[Collected data entries]
^^^^^^^^
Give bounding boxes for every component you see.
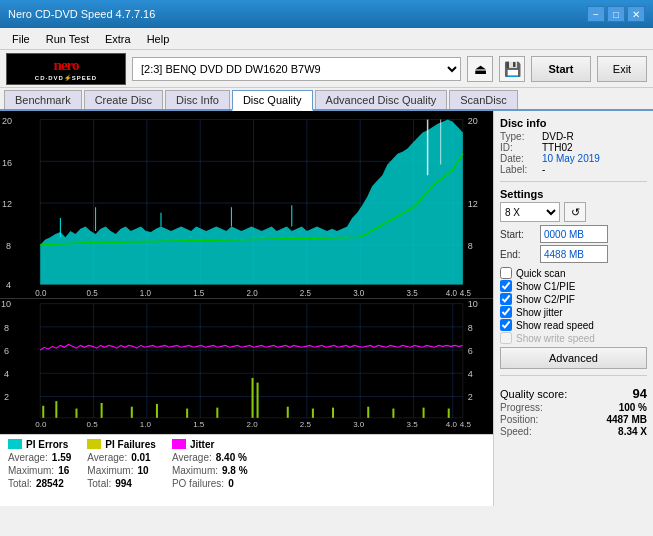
pi-errors-label: PI Errors bbox=[26, 439, 68, 450]
tab-benchmark[interactable]: Benchmark bbox=[4, 90, 82, 109]
svg-text:10: 10 bbox=[468, 300, 478, 310]
legend-jitter: Jitter Average: 8.40 % Maximum: 9.8 % PO… bbox=[172, 439, 248, 502]
disc-date-row: Date: 10 May 2019 bbox=[500, 153, 647, 164]
tab-scan-disc[interactable]: ScanDisc bbox=[449, 90, 517, 109]
advanced-button[interactable]: Advanced bbox=[500, 347, 647, 369]
quick-scan-checkbox[interactable] bbox=[500, 267, 512, 279]
svg-text:4: 4 bbox=[468, 370, 473, 380]
disc-label-value: - bbox=[542, 164, 647, 175]
position-value: 4487 MB bbox=[606, 414, 647, 425]
svg-rect-60 bbox=[75, 409, 77, 418]
disc-label-row: Label: - bbox=[500, 164, 647, 175]
speed-select[interactable]: 8 X bbox=[500, 202, 560, 222]
app-logo: nero CD·DVD⚡SPEED bbox=[6, 53, 126, 85]
pi-errors-total-value: 28542 bbox=[36, 478, 64, 489]
svg-text:20: 20 bbox=[2, 116, 12, 126]
svg-text:4: 4 bbox=[6, 279, 11, 289]
start-button[interactable]: Start bbox=[531, 56, 591, 82]
pi-failures-color bbox=[87, 439, 101, 449]
show-c1-label: Show C1/PIE bbox=[516, 281, 575, 292]
svg-rect-61 bbox=[101, 403, 103, 418]
svg-text:6: 6 bbox=[4, 346, 9, 356]
show-c2-row: Show C2/PIF bbox=[500, 293, 647, 305]
show-jitter-label: Show jitter bbox=[516, 307, 563, 318]
svg-text:8: 8 bbox=[468, 241, 473, 251]
tab-disc-quality[interactable]: Disc Quality bbox=[232, 90, 313, 111]
minimize-button[interactable]: − bbox=[587, 6, 605, 22]
svg-text:3.0: 3.0 bbox=[353, 421, 364, 430]
show-read-speed-checkbox[interactable] bbox=[500, 319, 512, 331]
main-content: 20 16 12 8 4 20 12 8 0.0 0.5 1.0 1.5 2.0… bbox=[0, 111, 653, 506]
end-input[interactable] bbox=[540, 245, 608, 263]
tab-advanced-disc-quality[interactable]: Advanced Disc Quality bbox=[315, 90, 448, 109]
svg-text:0.0: 0.0 bbox=[35, 421, 46, 430]
refresh-button[interactable]: ↺ bbox=[564, 202, 586, 222]
close-button[interactable]: ✕ bbox=[627, 6, 645, 22]
show-c1-checkbox[interactable] bbox=[500, 280, 512, 292]
bottom-chart: 10 8 6 4 2 10 8 6 4 2 0.0 0.5 1.0 1.5 bbox=[0, 298, 493, 434]
svg-text:12: 12 bbox=[2, 199, 12, 209]
start-row: Start: bbox=[500, 225, 647, 243]
speed-row-quality: Speed: 8.34 X bbox=[500, 426, 647, 437]
svg-text:8: 8 bbox=[4, 323, 9, 333]
quality-section: Quality score: 94 Progress: 100 % Positi… bbox=[500, 382, 647, 438]
pi-failures-total-label: Total: bbox=[87, 478, 111, 489]
svg-text:8: 8 bbox=[6, 241, 11, 251]
jitter-avg-label: Average: bbox=[172, 452, 212, 463]
speed-label: Speed: bbox=[500, 426, 532, 437]
show-jitter-row: Show jitter bbox=[500, 306, 647, 318]
save-button[interactable]: 💾 bbox=[499, 56, 525, 82]
menu-help[interactable]: Help bbox=[139, 31, 178, 47]
left-panel: 20 16 12 8 4 20 12 8 0.0 0.5 1.0 1.5 2.0… bbox=[0, 111, 493, 506]
svg-rect-64 bbox=[186, 409, 188, 418]
tab-disc-info[interactable]: Disc Info bbox=[165, 90, 230, 109]
disc-type-label: Type: bbox=[500, 131, 538, 142]
svg-rect-68 bbox=[287, 407, 289, 418]
svg-rect-70 bbox=[332, 408, 334, 418]
menu-extra[interactable]: Extra bbox=[97, 31, 139, 47]
drive-select[interactable]: [2:3] BENQ DVD DD DW1620 B7W9 bbox=[132, 57, 461, 81]
menu-file[interactable]: File bbox=[4, 31, 38, 47]
disc-label-label: Label: bbox=[500, 164, 538, 175]
pi-failures-total-value: 994 bbox=[115, 478, 132, 489]
position-row: Position: 4487 MB bbox=[500, 414, 647, 425]
settings-title: Settings bbox=[500, 188, 647, 200]
svg-text:3.0: 3.0 bbox=[353, 288, 365, 298]
eject-button[interactable]: ⏏ bbox=[467, 56, 493, 82]
end-row: End: bbox=[500, 245, 647, 263]
quality-score-label: Quality score: bbox=[500, 388, 567, 400]
show-c2-checkbox[interactable] bbox=[500, 293, 512, 305]
svg-text:4.0: 4.0 bbox=[446, 421, 457, 430]
disc-id-row: ID: TTH02 bbox=[500, 142, 647, 153]
start-input[interactable] bbox=[540, 225, 608, 243]
exit-button[interactable]: Exit bbox=[597, 56, 647, 82]
svg-rect-66 bbox=[252, 378, 254, 418]
tab-create-disc[interactable]: Create Disc bbox=[84, 90, 163, 109]
window-controls: − □ ✕ bbox=[587, 6, 645, 22]
svg-text:4.0: 4.0 bbox=[446, 288, 458, 298]
end-label: End: bbox=[500, 249, 536, 260]
svg-text:6: 6 bbox=[468, 346, 473, 356]
speed-value: 8.34 X bbox=[618, 426, 647, 437]
disc-id-label: ID: bbox=[500, 142, 538, 153]
pi-errors-max-label: Maximum: bbox=[8, 465, 54, 476]
svg-rect-63 bbox=[156, 404, 158, 418]
quick-scan-label: Quick scan bbox=[516, 268, 565, 279]
svg-rect-62 bbox=[131, 407, 133, 418]
svg-text:1.5: 1.5 bbox=[193, 421, 204, 430]
disc-info-title: Disc info bbox=[500, 117, 647, 129]
jitter-color bbox=[172, 439, 186, 449]
menu-run-test[interactable]: Run Test bbox=[38, 31, 97, 47]
svg-text:1.5: 1.5 bbox=[193, 288, 205, 298]
position-label: Position: bbox=[500, 414, 538, 425]
pi-failures-max-value: 10 bbox=[137, 465, 148, 476]
jitter-po-value: 0 bbox=[228, 478, 234, 489]
jitter-max-value: 9.8 % bbox=[222, 465, 248, 476]
maximize-button[interactable]: □ bbox=[607, 6, 625, 22]
pi-errors-total-label: Total: bbox=[8, 478, 32, 489]
show-jitter-checkbox[interactable] bbox=[500, 306, 512, 318]
app-title: Nero CD-DVD Speed 4.7.7.16 bbox=[8, 8, 155, 20]
svg-text:4: 4 bbox=[4, 370, 9, 380]
svg-rect-72 bbox=[392, 409, 394, 418]
svg-rect-67 bbox=[257, 383, 259, 418]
^^^^^^^^
### TASK DETAILS:
Copy out the lines of the data where the string "quality" occurs.

### WRITTEN ANSWER:
tab-disc-quality[interactable]: Disc Quality bbox=[232, 90, 313, 111]
tab-advanced-disc-quality[interactable]: Advanced Disc Quality bbox=[315, 90, 448, 109]
speed-row-quality: Speed: 8.34 X bbox=[500, 426, 647, 437]
quality-section: Quality score: 94 Progress: 100 % Positi… bbox=[500, 382, 647, 438]
quality-score-label: Quality score: bbox=[500, 388, 567, 400]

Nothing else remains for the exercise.